So, I've finally accessed the 3 remaining grounds on my right-hand drive 1989 S4!

The 2 main grounds on the top of the engine and the main engine-chassis strap. Here's what's required to do the work.

1) To access the grounds on the top of the engine you need to remove the air cleaner housing, MAF, fuel regulator and fuel damper and their fuel lines. Then you have the four way vacuum splitter and some wiring located on the passenger side. Even with all this out the way getting your hands on the ground points/wires is not easy as they're deep down in the engine bay!

So, a 13mm socket with extension from a ratchet is the way to go undoing them. Then, I used a chisel to clean the block where the ground wires attach (you want them super shinny for maximum grounding). Then, a flathead screw driver pushed down on some sand paper allowing me to scrub the block smooth and shinny.

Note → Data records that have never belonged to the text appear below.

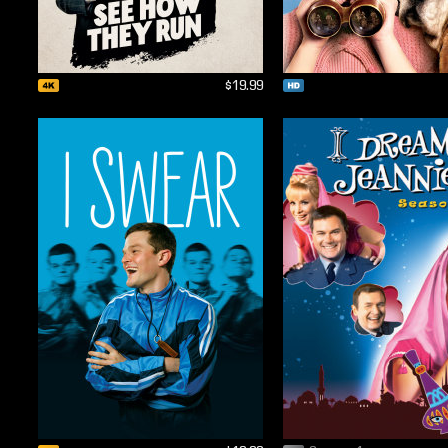
$19.99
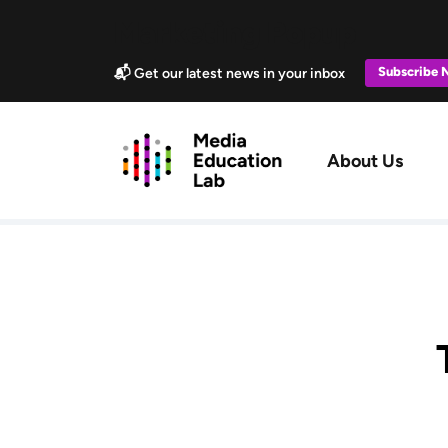
Skip to main content
Marketing Popup
Subscribe
📬 Get our latest news in your inbox
Main navig
About Us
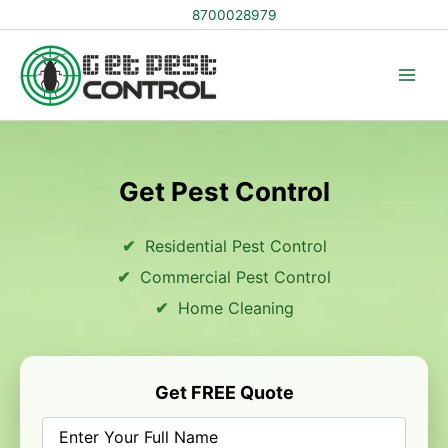
Skip
8700028979
to
content
Get Pest Control
Residential Pest Control
Commercial Pest Control
Home Cleaning
Get FREE Quote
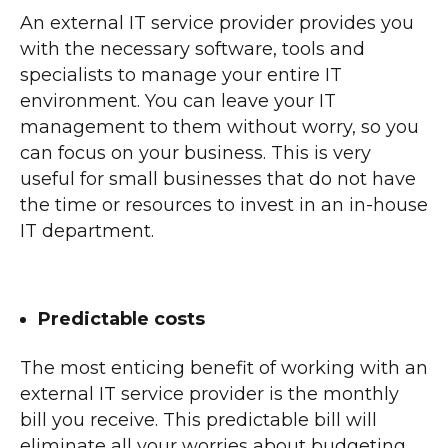
An external IT service provider provides you
with the necessary software, tools and
specialists to manage your entire IT
environment. You can leave your IT
management to them without worry, so you
can focus on your business. This is very
useful for small businesses that do not have
the time or resources to invest in an in-house
IT department.
Predictable costs
The most enticing benefit of working with an
external IT service provider is the monthly
bill you receive. This predictable bill will
eliminate all your worries about budgeting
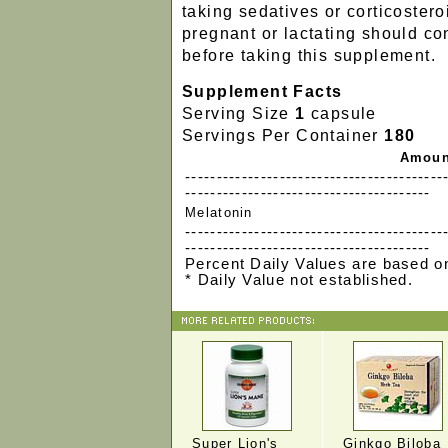
taking sedatives or corticostero
pregnant or lactating should co
before taking this supplement.
Supplement Facts
Serving Size
1
capsule
Servings Per Container
180
Amoun
-----------------------------------------
---------------------------------------
Melatonin
-----------------------------------------
---------------------------------------
Percent Daily Values are based on
* Daily Value not established.
Super Lion's
Ginkgo Biloba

Not easy, but possible!

Using a thin/long screw driver I then pushed it through the ground wire connector hole and gently pulled them up to allow me to sandpaper them clean/shinny.

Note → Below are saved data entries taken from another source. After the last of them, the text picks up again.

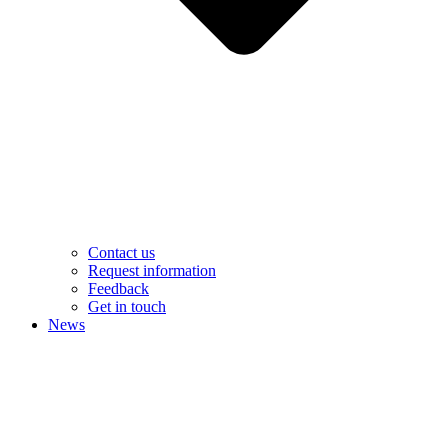
Contact us
Request information
Feedback
Get in touch
News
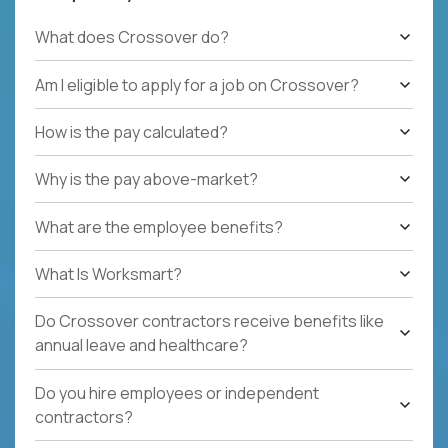
What does Crossover do?
Am I eligible to apply for a job on Crossover?
How is the pay calculated?
Why is the pay above-market?
What are the employee benefits?
What Is Worksmart?
Do Crossover contractors receive benefits like
annual leave and healthcare?
Do you hire employees or independent
contractors?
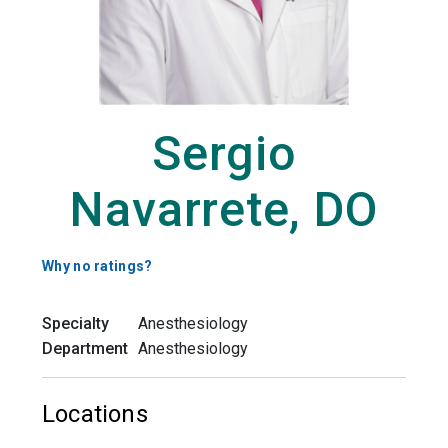
Sergio
Navarrete, DO
Why no ratings?
Specialty
Anesthesiology
Department
Anesthesiology
Locations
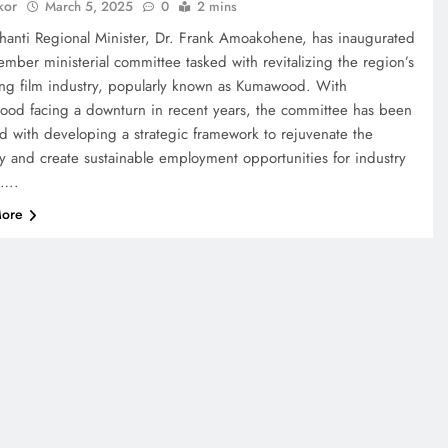
kor
March 5, 2025
0
2 mins
hanti Regional Minister, Dr. Frank Amoakohene, has inaugurated
mber ministerial committee tasked with revitalizing the region’s
ing film industry, popularly known as Kumawood. With
od facing a downturn in recent years, the committee has been
d with developing a strategic framework to rejuvenate the
ry and create sustainable employment opportunities for industry
s….
ore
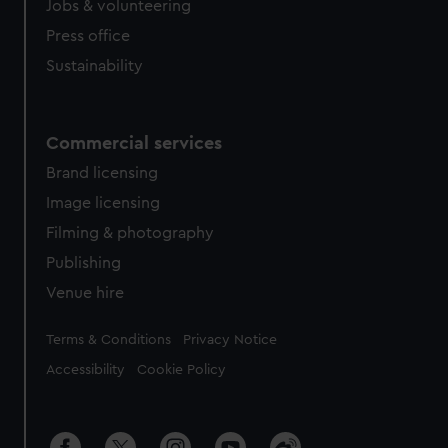
Jobs & volunteering
Press office
Sustainability
Commercial services
Brand licensing
Image licensing
Filming & photography
Publishing
Venue hire
Legal
Terms & Conditions
Privacy Notice
Accessibility
Cookie Policy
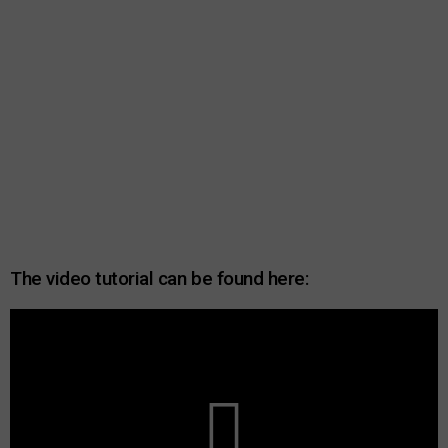
The video tutorial can be found here:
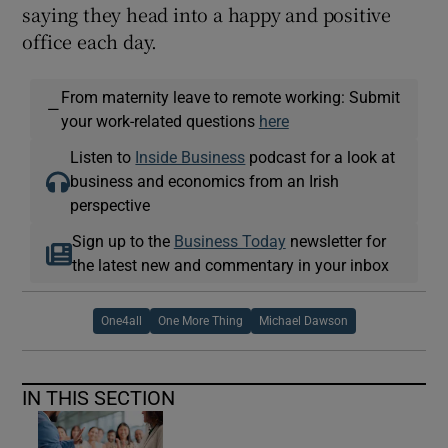
saying they head into a happy and positive
office each day.
From maternity leave to remote working: Submit
—
your work-related questions
here
Listen to
Inside Business
podcast for a look at
business and economics from an Irish
perspective
Sign up to the
Business Today
newsletter for
the latest new and commentary in your inbox
One4all
One More Thing
Michael Dawson
IN THIS SECTION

Then reinsert/tighten your bolt. BE CAREFUL not to drop them down under the manifold! Just in case, have some 13mm bolts spare! A trick I use to hold bolts I'm putting back in is to push some bluetack into the socket and then press your bolt back into the socket as tight as possible; it then holds the bolt in the socket instead of just dropping out.

Finish by painting copper grease over the top of the bolt and any exposed ground connection/block.

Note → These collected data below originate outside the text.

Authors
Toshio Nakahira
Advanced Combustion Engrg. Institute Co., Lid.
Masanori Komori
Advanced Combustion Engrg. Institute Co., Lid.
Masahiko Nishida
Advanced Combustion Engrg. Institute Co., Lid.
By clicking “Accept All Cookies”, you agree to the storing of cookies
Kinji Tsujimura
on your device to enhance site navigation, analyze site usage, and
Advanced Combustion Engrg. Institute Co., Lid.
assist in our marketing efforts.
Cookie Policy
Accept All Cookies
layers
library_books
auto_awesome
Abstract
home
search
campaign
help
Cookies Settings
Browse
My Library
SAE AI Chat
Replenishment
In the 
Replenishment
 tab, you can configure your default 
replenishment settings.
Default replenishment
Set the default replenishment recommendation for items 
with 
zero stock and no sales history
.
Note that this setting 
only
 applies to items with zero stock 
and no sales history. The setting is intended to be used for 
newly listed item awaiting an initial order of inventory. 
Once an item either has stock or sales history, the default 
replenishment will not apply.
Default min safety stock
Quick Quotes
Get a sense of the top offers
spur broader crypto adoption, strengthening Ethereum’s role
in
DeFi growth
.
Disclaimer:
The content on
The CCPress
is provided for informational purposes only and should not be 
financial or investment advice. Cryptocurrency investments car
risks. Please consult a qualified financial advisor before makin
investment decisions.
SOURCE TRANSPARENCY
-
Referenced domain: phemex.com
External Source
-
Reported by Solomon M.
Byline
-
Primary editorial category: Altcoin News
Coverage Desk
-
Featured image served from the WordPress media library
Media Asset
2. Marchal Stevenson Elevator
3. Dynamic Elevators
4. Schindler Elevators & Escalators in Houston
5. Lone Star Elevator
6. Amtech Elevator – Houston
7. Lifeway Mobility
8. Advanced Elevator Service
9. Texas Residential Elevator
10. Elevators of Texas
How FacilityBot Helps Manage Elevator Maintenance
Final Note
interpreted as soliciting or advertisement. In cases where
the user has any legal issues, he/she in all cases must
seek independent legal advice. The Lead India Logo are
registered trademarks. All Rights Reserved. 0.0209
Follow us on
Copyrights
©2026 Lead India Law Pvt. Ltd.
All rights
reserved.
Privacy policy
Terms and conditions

2) The main engine-chassis strap on my car was appauling; see pic. Heavily corroded alongside the connectors and ground points on the chassis/engine.

The engine should be cold. Ideally you need a lift/ramp to access the main engine-chassis strap as access is difficult (although I know some peeps have done it with axle stands). The main e-c strap is on the driver's side (right-hand drive car) just behind where the sway bar attaches to the chassis.

So, drop your engine under-tray/trays and then you will see it just behind the sway bar running from the inner chassis near the exhaust manifold and to the engine block. If it's never been serviced it will most likely be corroded and covered in grime; not what you want at all on the main e-c strap as corrosion+grime=electrical resistance=problems with your car!

Removing the strap just requires a 13mm socket on an extension to reach the engine bolt and the same again without an extension on the chassis. If you want to, it's possible to clean the original strap with a wire brush and/or Coca-Cola (yeah, that stuff is super corrosive and people drink it still!). To clean the connectors rub hard with sandpaper until bright and shinny.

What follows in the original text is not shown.